Task to carry out —
Pictures stay out of the copy; set down each line of the listing below exactly.

Material for the task —
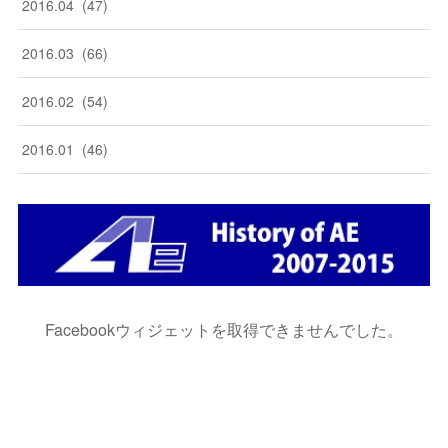
2016
.
04
(
47
)
2016
.
03
(
66
)
2016
.
02
(
54
)
2016
.
01
(
46
)
Facebookウィジェットを取得できませんでした。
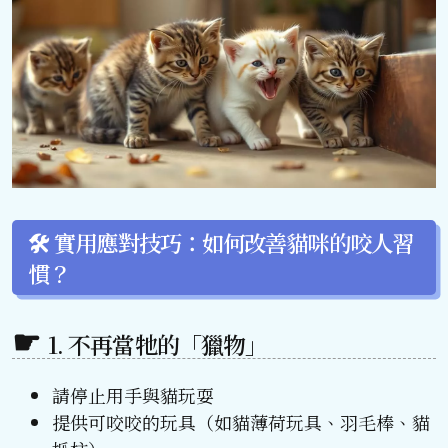
🛠️ 實用應對技巧：如何改善貓咪的咬人習
慣？
1. 不再當牠的「獵物」
請停止用手與貓玩耍
提供可咬咬的玩具（如貓薄荷玩具、羽毛棒、貓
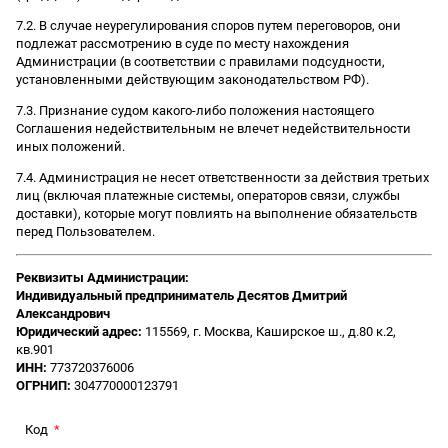
7.2. В случае неурегулирования споров путем переговоров, они
подлежат рассмотрению в суде по месту нахождения
Администрации (в соответствии с правилами подсудности,
установленными действующим законодательством РФ).
7.3. Признание судом какого-либо положения настоящего
Соглашения недействительным не влечет недействительности
иных положений.
7.4. Администрация не несет ответственности за действия третьих
лиц (включая платежные системы, операторов связи, службы
доставки), которые могут повлиять на выполнение обязательств
перед Пользователем.
Реквизиты Администрации:
Индивидуальный предприниматель Десятов Дмитрий
Александрович
Юридический адрес:
115569, г. Москва, Каширское ш., д.80 к.2,
кв.901
ИНН:
773720376006
ОГРНИП:
304770000123791
Код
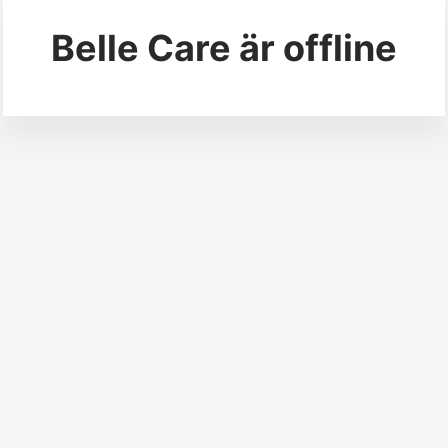
Belle Care
är offline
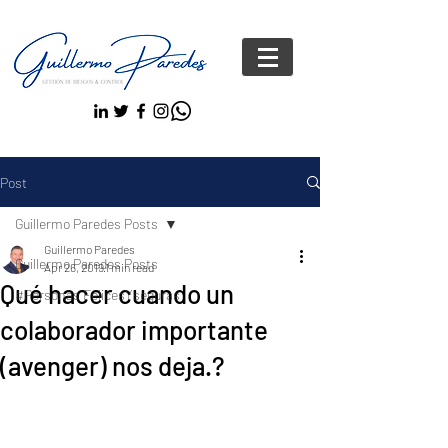
Post
Guillermo Paredes Posts
Guillermo Paredes
Guillermo Paredes Posts
Apr 26, 2019
1 min read
Qué hacer cuando un
#Personas FelicesYseguras
colaborador importante
(avenger) nos deja.?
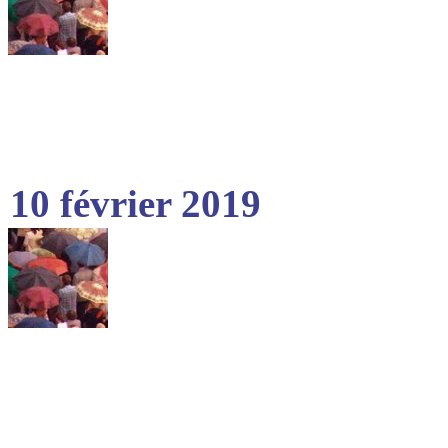
10 février 2019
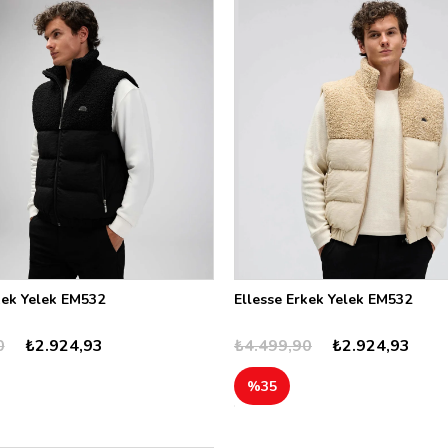
kek Yelek EM532
Ellesse Erkek Yelek EM532
0
₺2.924,93
₺4.499,90
₺2.924,93
%35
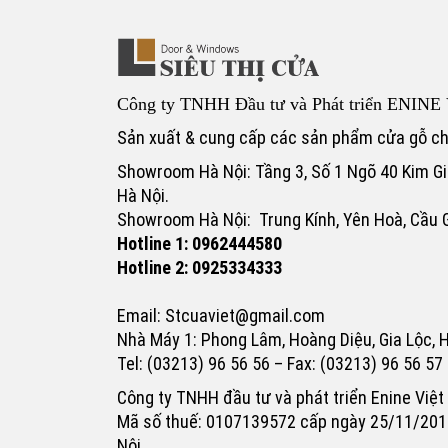
Công ty TNHH Đầu tư và Phát triển ENINE 
Sản xuất & cung cấp các sản phẩm cửa gỗ c
Showroom Hà Nội: Tầng 3, Số 1 Ngõ 40 Kim Gi
Hà Nội.
Showroom Hà Nội: Trung Kính, Yên Hoà, Cầu G
Hotline 1: 0962444580
Hotline 2: 0925334333
Email: Stcuaviet@gmail.com
Nhà Máy 1: Phong Lâm, Hoàng Diệu, Gia Lộc, 
Tel: (03213) 96 56 56 – Fax: (03213) 96 56 57
Công ty TNHH đầu tư và phát triển Enine Việ
Mã số thuế: 0107139572 cấp ngày 25/11/201
Nội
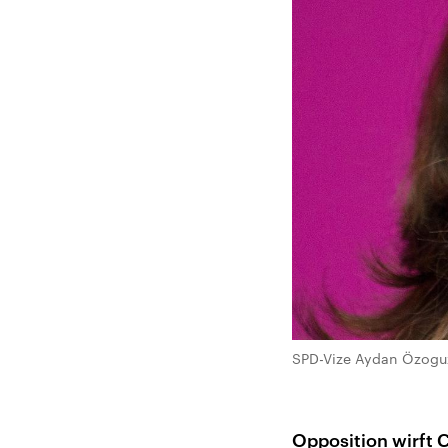
SPD-Vize Aydan Özoguz 
Opposition wirft 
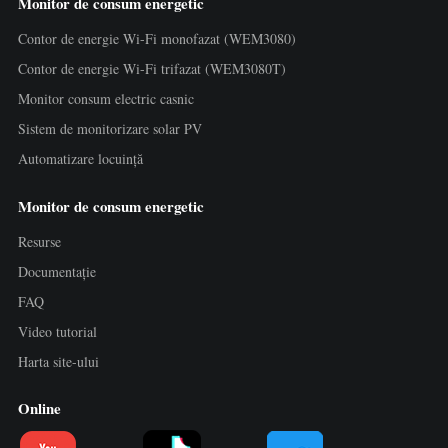
Monitor de consum energetic
Contor de energie Wi-Fi monofazat (WEM3080)
Contor de energie Wi-Fi trifazat (WEM3080T)
Monitor consum electric casnic
Sistem de monitorizare solar PV
Automatizare locuință
Monitor de consum energetic
Resurse
Documentație
FAQ
Video tutorial
Harta site-ului
Online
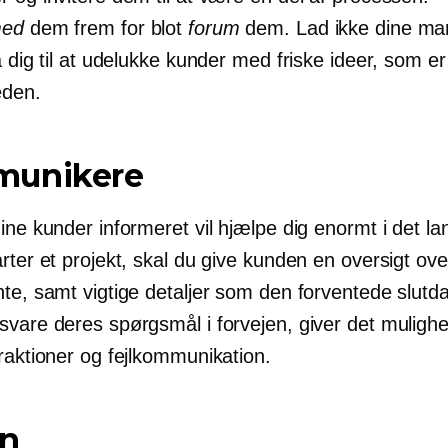
ed
dem frem for blot
forum
dem. Lad ikke dine ma
å dig til at udelukke kunder med friske ideer, som er
eden.
unikere
ine kunder informeret vil hjælpe dig enormt i det la
rter et projekt, skal du give kunden en oversigt ov
te, samt vigtige detaljer som den forventede slutda
svare deres spørgsmål i forvejen, giver det mulighe
raktioner og fejlkommunikation.
n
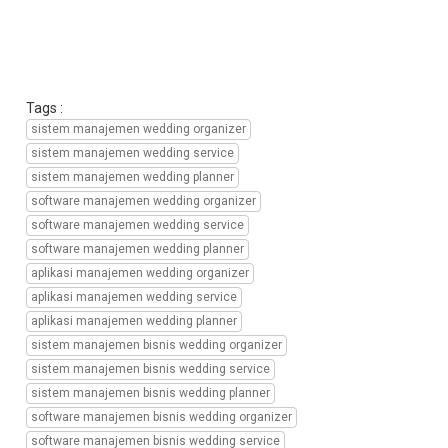
bisnis
wedding
organizer,
transformasi
digital
manajemen
Tags :
bisnis
sistem manajemen wedding organizer
wedding
sistem manajemen wedding service
service,
sistem manajemen wedding planner
transformasi
digital
software manajemen wedding organizer
manajemen
software manajemen wedding service
bisnis
software manajemen wedding planner
wedding
aplikasi manajemen wedding organizer
planner,
aplikasi manajemen wedding service
transformasi
digital
aplikasi manajemen wedding planner
manajemen
sistem manajemen bisnis wedding organizer
perusahaan
sistem manajemen bisnis wedding service
wedding
sistem manajemen bisnis wedding planner
organizer,
software manajemen bisnis wedding organizer
transformasi
digital
software manajemen bisnis wedding service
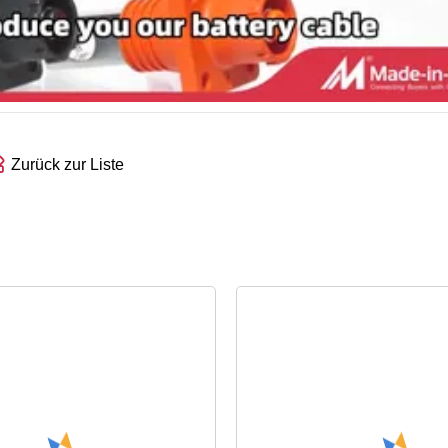
Zurück zur Liste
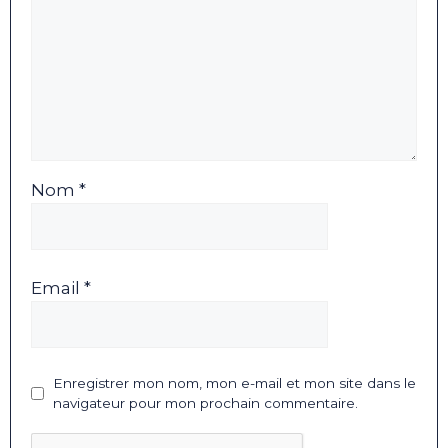
Nom *
Email *
Enregistrer mon nom, mon e-mail et mon site dans le
navigateur pour mon prochain commentaire.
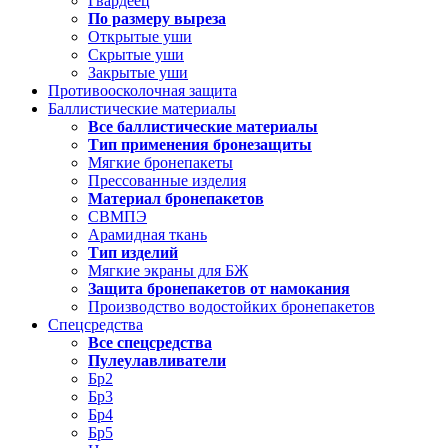
Гвардеец
По размеру выреза
Открытые уши
Скрытые уши
Закрытые уши
Противоосколочная защита
Баллистические материалы
Все баллистические материалы
Тип применения бронезащиты
Мягкие бронепакеты
Прессованные изделия
Материал бронепакетов
СВМПЭ
Арамидная ткань
Тип изделий
Мягкие экраны для БЖ
Защита бронепакетов от намокания
Производство водостойких бронепакетов
Спецсредства
Все спецсредства
Пулеулавливатели
Бр2
Бр3
Бр4
Бр5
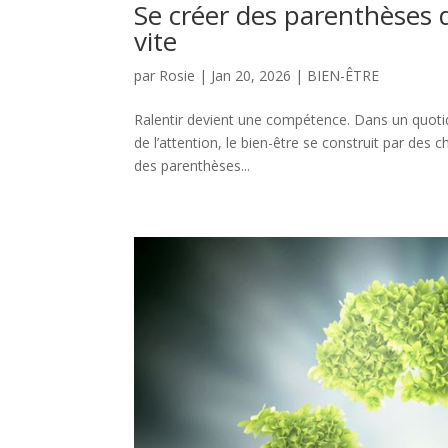
Se créer des parenthèses 
vite
par
Rosie
|
Jan 20, 2026
|
BIEN-ÊTRE
Ralentir devient une compétence. Dans un quotidi
de l’attention, le bien-être se construit par des
des parenthèses...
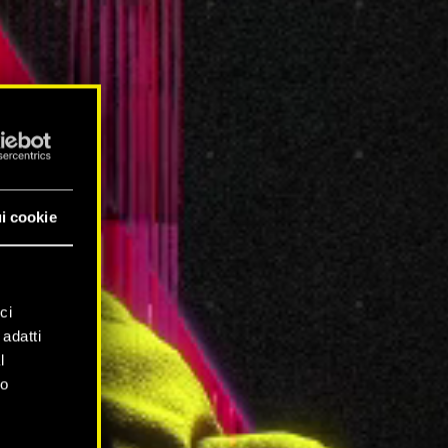
i cookie
ci
 adatti
l
mo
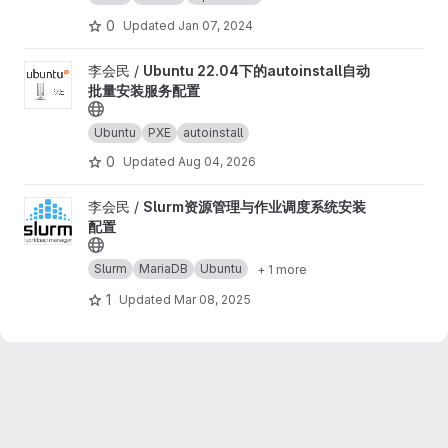
0
Updated
Jan 07, 2024
View Ubuntu 22.04下的autoinstall自动批量安装服务配置 project
李会民 /
Ubuntu 22.04下的autoinstall自动
批量安装服务配置
Ubuntu
PXE
autoinstall
0
Updated
Aug 04, 2026
View Slurm资源管理与作业调度系统安装配置 project
李会民 /
Slurm资源管理与作业调度系统安装
配置
Slurm
MariaDB
Ubuntu
+ 1 more
1
Updated
Mar 08, 2025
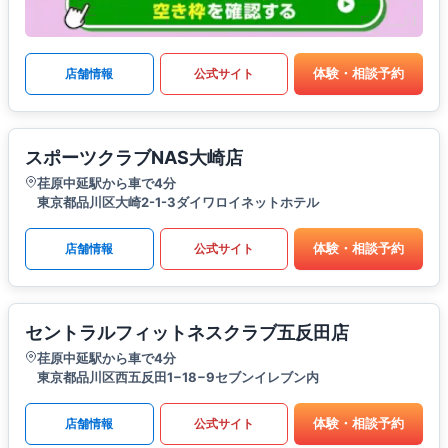
体験・相談予約
店舗情報
公式サイト
スポーツクラブNAS大崎店
荏原中延駅から車で4分
東京都品川区大崎2-1-3ダイワロイネットホテル
体験・相談予約
店舗情報
公式サイト
セントラルフィットネスクラブ五反田店
荏原中延駅から車で4分
東京都品川区西五反田1−18−9セブンイレブン内
体験・相談予約
店舗情報
公式サイト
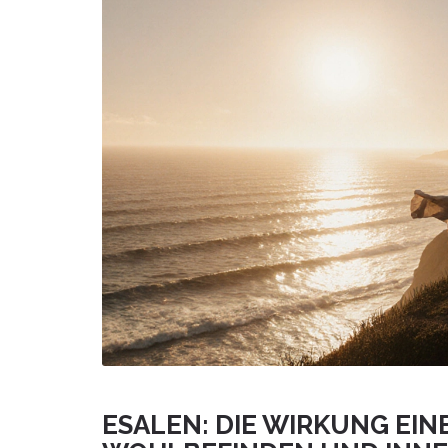
ESALEN: DIE WIRKUNG EIN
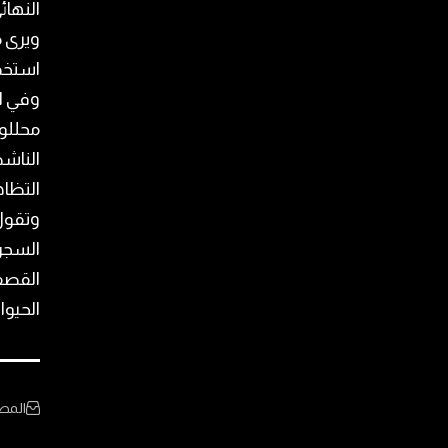
النها
ويرى م
استخدا
وفي ال
محللون
الناشط
التظاه
وتقول 
السجن 
القصف؟
الحيوان
المص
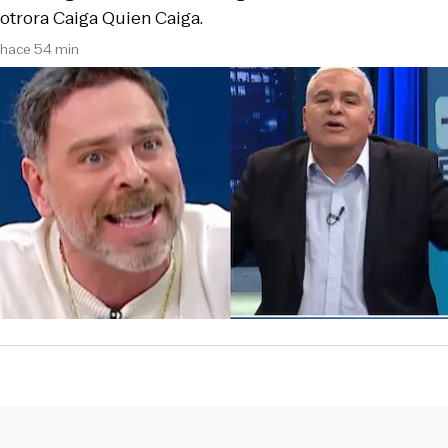
otrora Caiga Quien Caiga.
hace 54 min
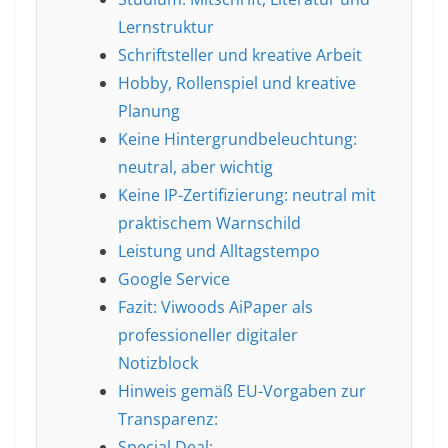
Lernstruktur
Schriftsteller und kreative Arbeit
Hobby, Rollenspiel und kreative
Planung
Keine Hintergrundbeleuchtung:
neutral, aber wichtig
Keine IP-Zertifizierung: neutral mit
praktischem Warnschild
Leistung und Alltagstempo
Google Service
Fazit: Viwoods AiPaper als
professioneller digitaler
Notizblock
Hinweis gemäß EU-Vorgaben zur
Transparenz:
Special Deal:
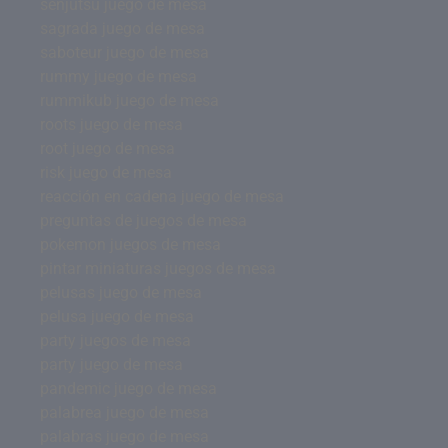
senjutsu juego de mesa
sagrada juego de mesa
saboteur juego de mesa
rummy juego de mesa
rummikub juego de mesa
roots juego de mesa
root juego de mesa
risk juego de mesa
reacción en cadena juego de mesa
preguntas de juegos de mesa
pokemon juegos de mesa
pintar miniaturas juegos de mesa
pelusas juego de mesa
pelusa juego de mesa
party juegos de mesa
party juego de mesa
pandemic juego de mesa
palabrea juego de mesa
palabras juego de mesa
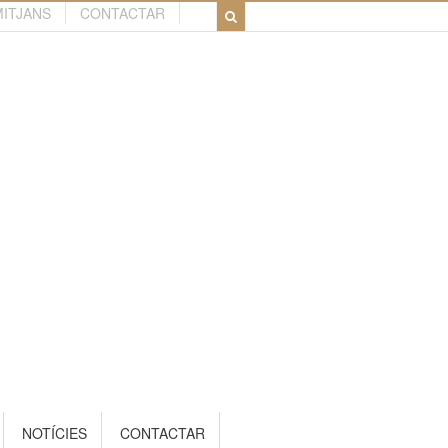
MITJANS
CONTACTAR
NOTÍCIES
CONTACTAR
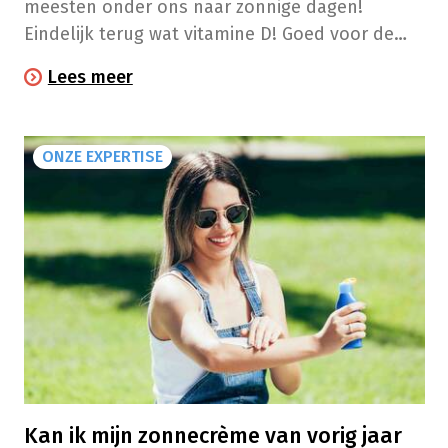
meesten onder ons naar zonnige dagen!
Eindelijk terug wat vitamine D! Goed voor de
gezondheid, toch? Ja, als je tenminste veilig
Lees meer
geniet van de zon.
ONZE EXPERTISE
Kan ik mijn zonnecrème van vorig jaar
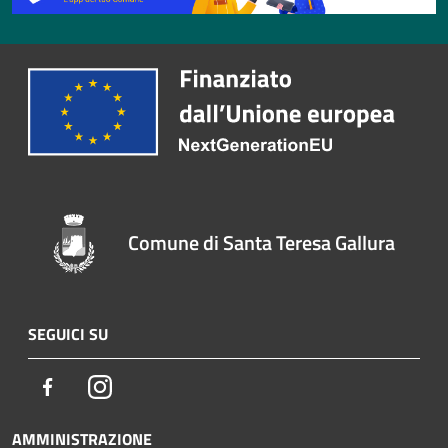
Comune di Santa Teresa Gallura
SEGUICI SU
Facebook
Instagram
AMMINISTRAZIONE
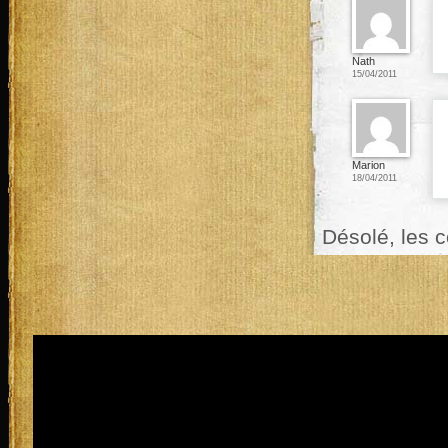
Nath
15/04/2011
Marion
18/04/2011
Désolé, les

Written answer —
2016
.
04
(
47
)
2016
.
03
(
66
)
2016
.
02
(
54
)
2016
.
01
(
46
)
Facebookウィジェットを取得できませんでした。
🛠️ 實用應對技巧：如何改善貓咪的咬人習
慣？
1. 不再當牠的「獵物」
請停止用手與貓玩耍
提供可咬咬的玩具（如貓薄荷玩具、羽毛棒、貓
7.2. В случае неурегулирования споров путем переговоров, они
подлежат рассмотрению в суде по месту нахождения
Администрации (в соответствии с правилами подсудности,
установленными действующим законодательством РФ).
7.3. Признание судом какого-либо положения настоящего
Соглашения недействительным не влечет недействительности
иных положений.
7.4. Администрация не несет ответственности за действия третьих
лиц (включая платежные системы, операторов связи, службы
доставки), которые могут повлиять на выполнение обязательств
перед Пользователем.
Реквизиты Администрации:
Индивидуальный предприниматель Десятов Дмитрий
Александрович
Юридический адрес:
115569, г. Москва, Каширское ш., д.80 к.2,
кв.901
ИНН:
773720376006
ОГРНИП:
304770000123791
Код
Belle Care
är offline
Post
Guillermo Paredes Posts
Guillermo Paredes
Guillermo Paredes Posts
Apr 26, 2019
1 min read
Qué hacer cuando un
#Personas FelicesYseguras
colaborador importante
(avenger) nos deja.?
10 février 2019
kek Yelek EM532
Ellesse Erkek Yelek EM532
0
₺2.924,93
₺4.499,90
₺2.924,93
%35
Công ty TNHH Đầu tư và Phát triển ENINE 
Sản xuất & cung cấp các sản phẩm cửa gỗ c
Showroom Hà Nội: Tầng 3, Số 1 Ngõ 40 Kim Gi
Hà Nội.
Showroom Hà Nội: Trung Kính, Yên Hoà, Cầu G
Hotline 1: 0962444580
Hotline 2: 0925334333
Email: Stcuaviet@gmail.com
Nhà Máy 1: Phong Lâm, Hoàng Diệu, Gia Lộc, 
Tel: (03213) 96 56 56 – Fax: (03213) 96 56 57
Công ty TNHH đầu tư và phát triển Enine Việ
Mã số thuế: 0107139572 cấp ngày 25/11/201
Nội
SPD-Vize Aydan Özoguz 
Opposition wirft 
Monitor de consum energetic
Contor de energie Wi-Fi monofazat (WEM3080)
Contor de energie Wi-Fi trifazat (WEM3080T)
Monitor consum electric casnic
Sistem de monitorizare solar PV
Automatizare locuință
Monitor de consum energetic
Resurse
Documentație
FAQ
Video tutorial
Harta site-ului
Online
ed
dem frem for blot
forum
dem. Lad ikke dine ma
å dig til at udelukke kunder med friske ideer, som er
eden.
unikere
ine kunder informeret vil hjælpe dig enormt i det la
rter et projekt, skal du give kunden en oversigt ov
te, samt vigtige detaljer som den forventede slutda
svare deres spørgsmål i forvejen, giver det mulighe
raktioner og fejlkommunikation.
n
bisnis
wedding
organizer,
transformasi
digital
manajemen
Tags :
bisnis
sistem manajemen wedding organizer
wedding
sistem manajemen wedding service
service,
sistem manajemen wedding planner
transformasi
digital
software manajemen wedding organizer
manajemen
software manajemen wedding service
bisnis
software manajemen wedding planner
wedding
aplikasi manajemen wedding organizer
planner,
aplikasi manajemen wedding service
transformasi
digital
aplikasi manajemen wedding planner
manajemen
sistem manajemen bisnis wedding organizer
perusahaan
sistem manajemen bisnis wedding service
wedding
sistem manajemen bisnis wedding planner
organizer,
software manajemen bisnis wedding organizer
transformasi
digital
software manajemen bisnis wedding service
Zurück zur Liste
Nom *
Email *
Enregistrer mon nom, mon e-mail et mon site dans le
navigateur pour mon prochain commentaire.
Гвардеец
По размеру выреза
Открытые уши
Скрытые уши
Закрытые уши
Противоосколочная защита
Баллистические материалы
Все баллистические материалы
Тип применения бронезащиты
Мягкие бронепакеты
Прессованные изделия
Материал бронепакетов
СВМПЭ
Арамидная ткань
Тип изделий
Мягкие экраны для БЖ
Защита бронепакетов от намокания
Производство водостойких бронепакетов
Спецсредства
Все спецсредства
Пулеулавливатели
Бр2
Бр3
Бр4
Бр5
Se créer des parenthèses 
vite
par
Rosie
|
Jan 20, 2026
|
BIEN-ÊTRE
Ralentir devient une compétence. Dans un quotidi
de l’attention, le bien-être se construit par des
des parenthèses...
i cookie
ci
 adatti
l
mo
0
Updated
Jan 07, 2024
View Ubuntu 22.04下的autoinstall自动批量安装服务配置 project
李会民 /
Ubuntu 22.04下的autoinstall自动
批量安装服务配置
Ubuntu
PXE
autoinstall
0
Updated
Aug 04, 2026
View Slurm资源管理与作业调度系统安装配置 project
李会民 /
Slurm资源管理与作业调度系统安装
配置
Slurm
MariaDB
Ubuntu
+ 1 more
1
Updated
Mar 08, 2025
体験・相談予約
店舗情報
公式サイト
スポーツクラブNAS大崎店
荏原中延駅から車で4分
東京都品川区大崎2-1-3ダイワロイネットホテル
体験・相談予約
店舗情報
公式サイト
セントラルフィットネスクラブ五反田店
荏原中延駅から車で4分
東京都品川区西五反田1−18−9セブンイレブン内
体験・相談予約
店舗情報
公式サイト
ESALEN: DIE WIRKUNG EIN
النها
ويرى م
استخدا
وفي ال
محللون
الناشط
التظاه
وتقول 
السجن 
القصف؟
الحيوان
المص
otrora Caiga Quien Caiga.
hace 54 min
Lernstruktur
Schriftsteller und kreative Arbeit
Hobby, Rollenspiel und kreative
Planung
Keine Hintergrundbeleuchtung:
neutral, aber wichtig
Keine IP-Zertifizierung: neutral mit
praktischem Warnschild
Leistung und Alltagstempo
Google Service
Fazit: Viwoods AiPaper als
professioneller digitaler
Notizblock
Hinweis gemäß EU-Vorgaben zur
Transparenz:
Special Deal:
senjutsu juego de mesa
sagrada juego de mesa
saboteur juego de mesa
rummy juego de mesa
rummikub juego de mesa
roots juego de mesa
root juego de mesa
risk juego de mesa
reacción en cadena juego de mesa
preguntas de juegos de mesa
pokemon juegos de mesa
pintar miniaturas juegos de mesa
pelusas juego de mesa
pelusa juego de mesa
party juegos de mesa
party juego de mesa
pandemic juego de mesa
palabrea juego de mesa
palabras juego de mesa
MITJANS
CONTACTAR
NOTÍCIES
CONTACTAR
meesten onder ons naar zonnige dagen!
Eindelijk terug wat vitamine D! Goed voor de
gezondheid, toch? Ja, als je tenminste veilig
Lees meer
geniet van de zon.
ONZE EXPERTISE
Kan ik mijn zonnecrème van vorig jaar
Comune di Santa Teresa Gallura
SEGUICI SU
Facebook
Instagram
AMMINISTRAZIONE
Nath
15/04/2011
Marion
18/04/2011
Désolé, les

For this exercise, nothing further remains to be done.